___ Data to examine ___

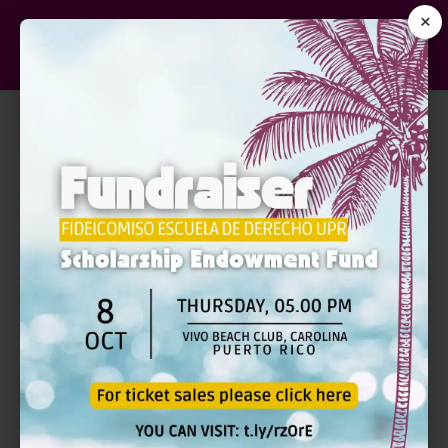
×
LAS CONSECUENCIAS
MIGRATORIAS A LA
HORA DE LAS
ALEGACIONES PRE-
ACORDADAS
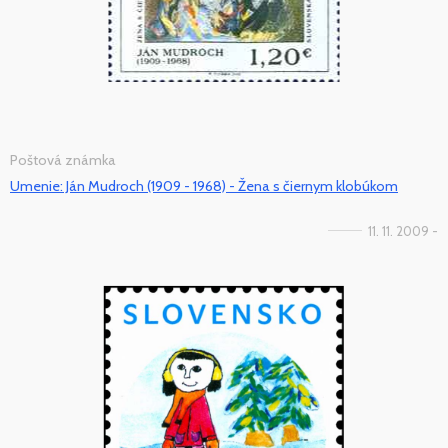
Poštová známka
Umenie: Ján Mudroch (1909 - 1968) - Žena s čiernym klobúkom
11. 11. 2009 -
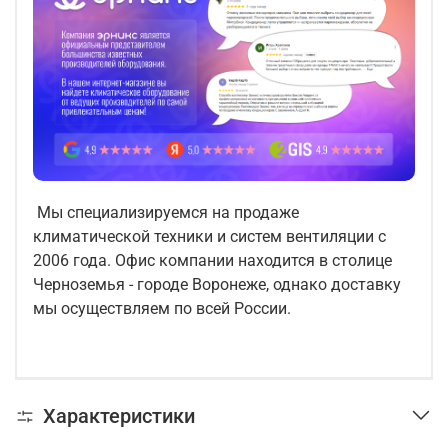
Мы специализируемся на продаже
климатической техники и систем вентиляции с
2006 года. Офис компании находится в столице
Черноземья - городе Воронеже, однако доставку
мы осуществляем по всей России.
Характеристики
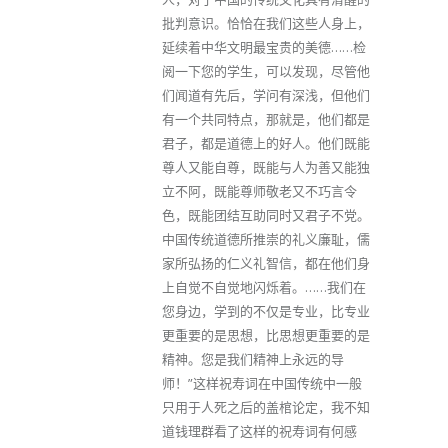
批判意识。恰恰在我们这些人身上，
延续着中华文明最宝贵的美德……检
阅一下您的学生，可以发现，尽管他
们闻道有先后，学问有深浅，但他们
有一个共同特点，那就是，他们都是
君子，都是道德上的好人。他们既能
尊人又能自尊，既能与人为善又能独
立不阿，既能尊师敬老又不巧言令
色，既能团结互助同时又君子不党。
中国传统道德所推崇的礼义廉耻，儒
家所弘扬的仁义礼智信，都在他们身
上自觉不自觉地闪烁着。……我们在
您身边，学到的不仅是专业，比专业
更重要的是思想，比思想更重要的是
精神。您是我们精神上永远的导
师！”这样祝寿词在中国传统中一般
只用于人死之后的盖棺论定，我不知
道钱理群看了这样的祝寿词有何感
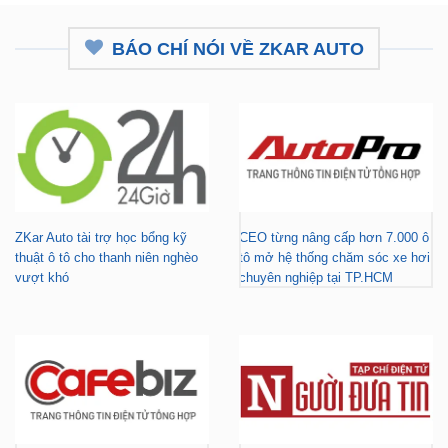
BÁO CHÍ NÓI VỀ ZKAR AUTO
ZKar Auto tài trợ học bổng kỹ
CEO từng nâng cấp hơn 7.000 ô
thuật ô tô cho thanh niên nghèo
tô mở hệ thống chăm sóc xe hơi
vượt khó
chuyên nghiệp tại TP.HCM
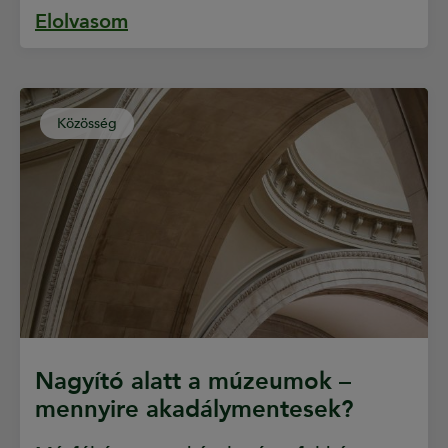
Elolvasom
Közösség
Nagyító alatt a múzeumok –
mennyire akadálymentesek?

___

**Activity:** Repeat all the records above exactly, leaving out any pictures.

**Result of the exercise:**
×
LAS CONSECUENCIAS
MIGRATORIAS A LA
HORA DE LAS
ALEGACIONES PRE-
ACORDADAS
Poštová známka
Umenie: Ján Mudroch (1909 - 1968) - Žena s čiernym klobúkom
11. 11. 2009 -
Мы специализируемся на продаже
климатической техники и систем вентиляции с
2006 года. Офис компании находится в столице
Черноземья - городе Воронеже, однако доставку
мы осуществляем по всей России.
Характеристики
批判意识。恰恰在我们这些人身上，
延续着中华文明最宝贵的美德……检
阅一下您的学生，可以发现，尽管他
们闻道有先后，学问有深浅，但他们
有一个共同特点，那就是，他们都是
君子，都是道德上的好人。他们既能
尊人又能自尊，既能与人为善又能独
立不阿，既能尊师敬老又不巧言令
色，既能团结互助同时又君子不党。
中国传统道德所推崇的礼义廉耻，儒
家所弘扬的仁义礼智信，都在他们身
上自觉不自觉地闪烁着。……我们在
您身边，学到的不仅是专业，比专业
更重要的是思想，比思想更重要的是
精神。您是我们精神上永远的导
师！”这样祝寿词在中国传统中一般
只用于人死之后的盖棺论定，我不知
道钱理群看了这样的祝寿词有何感
BÁO CHÍ NÓI VỀ ZKAR AUTO
ZKar Auto tài trợ học bổng kỹ
CEO từng nâng cấp hơn 7.000 ô
thuật ô tô cho thanh niên nghèo
tô mở hệ thống chăm sóc xe hơi
vượt khó
chuyên nghiệp tại TP.HCM
Elolvasom
Közösség
Nagyító alatt a múzeumok –
mennyire akadálymentesek?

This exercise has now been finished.